AIM OF THE EXERCISE:
Report every line below that has the string "برای" in it.

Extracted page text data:
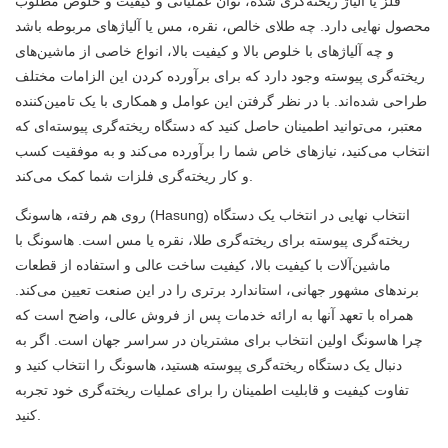
فلز یا آلیاژ ریخته‌گری شده، توان عملیاتی و کیفیت و خلوص مطلوب
محصول نهایی دارد. چه طلای خالص، نقره، مس یا آلیاژهای مربوطه باشد
و چه آلیاژهای با خلوص بالا و کیفیت بالا، انواع خاصی از ماشین‌های
ریخته‌گری پیوسته وجود دارد که برای برآورده کردن این الزامات مختلف
طراحی شده‌اند. با در نظر گرفتن این عوامل و همکاری با یک تامین‌کننده
معتبر، می‌توانید اطمینان حاصل کنید که دستگاه ریخته‌گری پیوسته‌ای که
انتخاب می‌کنید، نیازهای خاص شما را برآورده می‌کند و به موفقیت کسب
و کار ریخته‌گری فلزات شما کمک می‌کند.
روی هم رفته، هاسونگ (Hasung) انتخاب نهایی در انتخاب یک دستگاه
ریخته‌گری پیوسته برای ریخته‌گری طلا، نقره یا مس است. هاسونگ با
ماشین‌آلات با کیفیت بالا، کیفیت ساخت عالی و استفاده از قطعات
برندهای مشهور جهانی، استاندارد برتری را در این صنعت تعیین می‌کند.
همراه با تعهد آنها به ارائه خدمات پس از فروش عالی، واضح است که
چرا هاسونگ اولین انتخاب برای مشتریان در سراسر جهان است. اگر به
دنبال یک دستگاه ریخته‌گری پیوسته هستید، هاسونگ را انتخاب کنید و
تفاوت کیفیت و قابلیت اطمینان را برای عملیات ریخته‌گری خود تجربه
کنید.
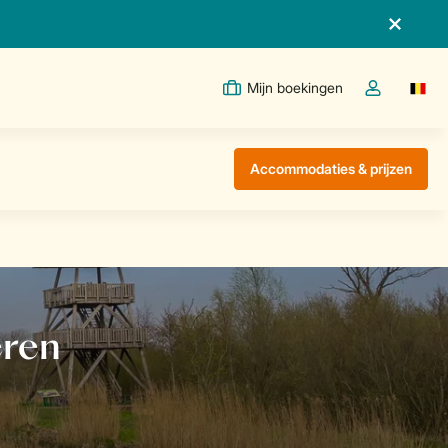
Mijn boekingen
Switc
Open de drop
Accommodaties & prijzen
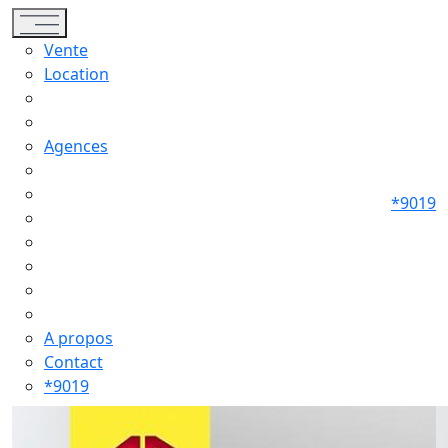
Toggle navigation
Vente
Location
Agences
*9019
A propos
Contact
*9019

ANSWER BOX:
ریخته‌گری پیوسته وجود دارد که برای برآورده کردن این الزامات مختلف
ریخته‌گری پیوسته برای ریخته‌گری طلا، نقره یا مس است. هاسونگ با
چرا هاسونگ اولین انتخاب برای مشتریان در سراسر جهان است. اگر به
تفاوت کیفیت و قابلیت اطمینان را برای عملیات ریخته‌گری خود تجربه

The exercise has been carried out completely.